家康くんに拳を突き出した信長様は、家康くんに触れる前にその手を止めた。
徳川家康
徳川家康
どういう事だ?
織田信長
織田信長

固く握られていた手はゆっくりと開かれて、倒れている家康くんに差し出された。
徳川家康
徳川家康
情けか?
織田信長
織田信長
違う。ここからは貴様の違うが必要なのだ。そして貴様らの力も。

そうドローンカメラの先の特進クラスの皆さんへ声をかけた。
織田信長
織田信長
手を取れ、家康。
貴様はきっと変われる。
あなた

家康くんなら、変われます!

武田信玄
武田信玄
家康っ!
駆け寄ってきた武田くんは家康くんを抱き起こした。
徳川家康
徳川家康
武田⋯
武田信玄
武田信玄
人は城。人は石垣。人は堀。
情けは人を繋ぐ。心のままに進め。
徳川家康
徳川家康
⋯ッ

武田くんは優しく微笑んで頷いた。
徳川家康
徳川家康
信長、こんな俺でも変われるのか?
織田信長
織田信長
それを心から望むのなら。

そう答えた信長様の手を家康はしっかりと握った。
織田信長
織田信長
是非に及ばず
あなた

⋯ぐすっ、

織田信長
織田信長
なぜ泣く(笑)
あなた

こんなの泣くに決まってるじゃありませんか!

織田信長
織田信長
あなた。
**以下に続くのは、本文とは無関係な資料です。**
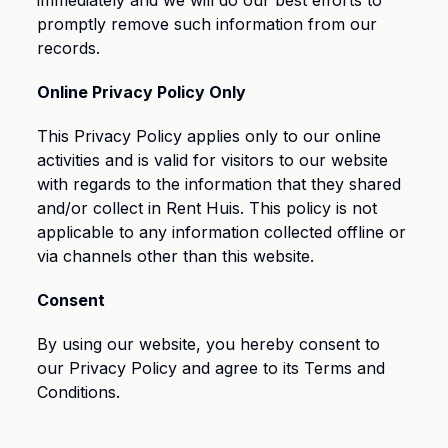
immediately and we will do our best efforts to
promptly remove such information from our
records.
Online Privacy Policy Only
This Privacy Policy applies only to our online
activities and is valid for visitors to our website
with regards to the information that they shared
and/or collect in Rent Huis. This policy is not
applicable to any information collected offline or
via channels other than this website.
Consent
By using our website, you hereby consent to
our Privacy Policy and agree to its Terms and
Conditions.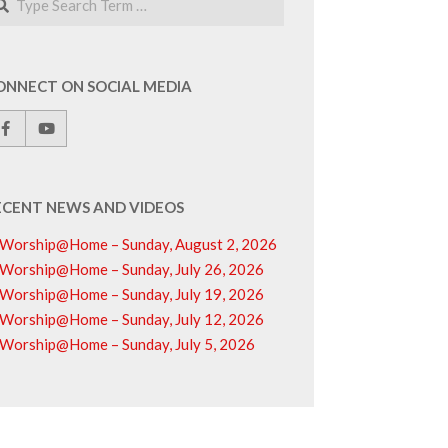
ONNECT ON SOCIAL MEDIA
ECENT NEWS AND VIDEOS
Worship@Home – Sunday, August 2, 2026
Worship@Home – Sunday, July 26, 2026
Worship@Home – Sunday, July 19, 2026
Worship@Home – Sunday, July 12, 2026
Worship@Home – Sunday, July 5, 2026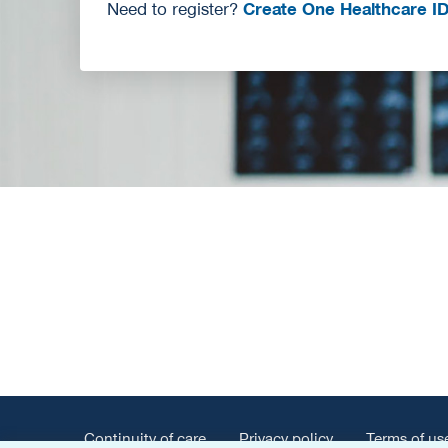
Need to register?
Create One Healthcare I
Continuity of care
Privacy policy
Terms of us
泣くな、笑え。

そう言ってもう片方の手を私の頭に乗せるから、私は更に涙を流した。
魔村
魔村
この勝負
織田信長
織田信長
要らぬ!
魔村
魔村
⋯?
織田信長
織田信長
勝ち名乗りなど要らん。
戦いはまだ終わっていない。

そう言った信長様越しに、甲冑を纏った人が見えた。
あなた

あの方は⋯

徳川家康
徳川家康
信長⋯
織田信長
織田信長
総長、貴様に用がある

建物の中に入っていった信長様は総長さんの前に立つと強い口調で話し出す。
織田信長
織田信長
本当の戦いはここからだ
あなた

⋯ッ


大きく振り下ろされた木刀は、総長さんにぶつかった。
別府ノ守 与太郎
フッフッフッフッ
あなた

この声って⋯


聞いたことある笑い声。
さっきまでそこにいたAI理事長がいないことも私の疑いを確証へと導いていく。
別府ノ守 与太郎
やはり気づいておったか。
総長の正体がわしだということに。
織田信長
織田信長
さぁ、最後の戦だ。理事長。

兜を外した理事長に、信長様は戦いを挑んだ。